* [TASK OBJECTIVE]: Only the text is wanted; write out each record below exactly and exclude all pictures.

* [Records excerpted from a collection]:
----
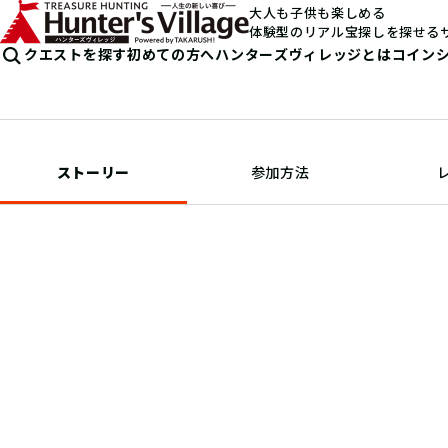
大人も子供も楽しめる
体験型のリアル宝探しを探せる
クエストを探す
初めての方へ
ハンターズヴィレッジとは
コイン
ストーリー
参加方法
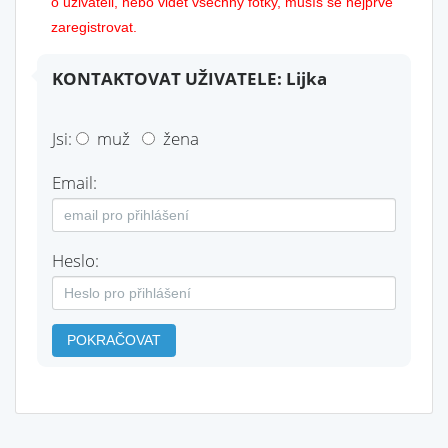
o uživateli, nebo vidět všechny fotky, musíš se nejprve
zaregistrovat.
KONTAKTOVAT UŽIVATELE: Lijka
Jsi:
muž
žena
Email:
Heslo:
POKRAČOVAT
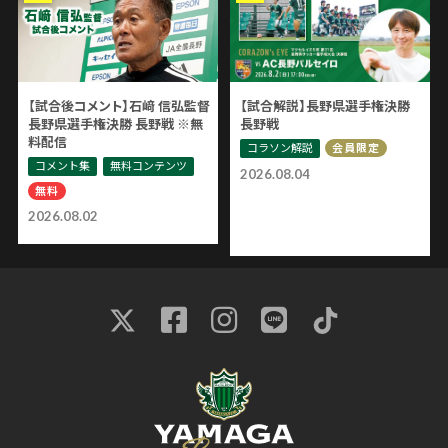
【試合後コメント】石﨑 信弘監督
【試合解説】長野県選手権決勝
長野県選手権決勝 長野戦 ※無
長野戦
料配信
コラソン解説
会員限定
コメント集
無料コンテンツ
2026.08.04
無料
2026.08.02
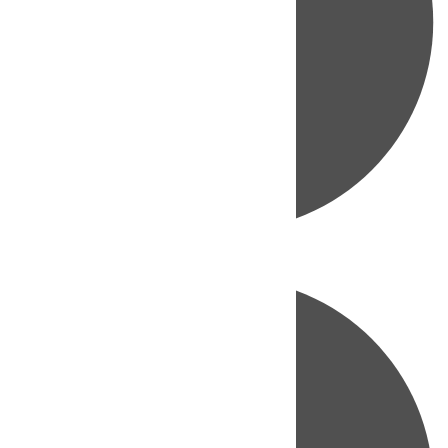
Directo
----
* [ANSWER SECTION]:
大人も子供も楽しめる
体験型のリアル宝探しを探せる
クエストを探す
初めての方へ
ハンターズヴィレッジとは
コイン
ストーリー
参加方法
o uživateli, nebo vidět všechny fotky, musíš se nejprve
zaregistrovat.
KONTAKTOVAT UŽIVATELE: Lijka
Jsi:
muž
žena
Email:
Heslo:
POKRAČOVAT
【試合後コメント】石﨑 信弘監督
【試合解説】長野県選手権決勝
長野県選手権決勝 長野戦 ※無
長野戦
料配信
コラソン解説
会員限定
コメント集
無料コンテンツ
2026.08.04
無料
2026.08.02
Directo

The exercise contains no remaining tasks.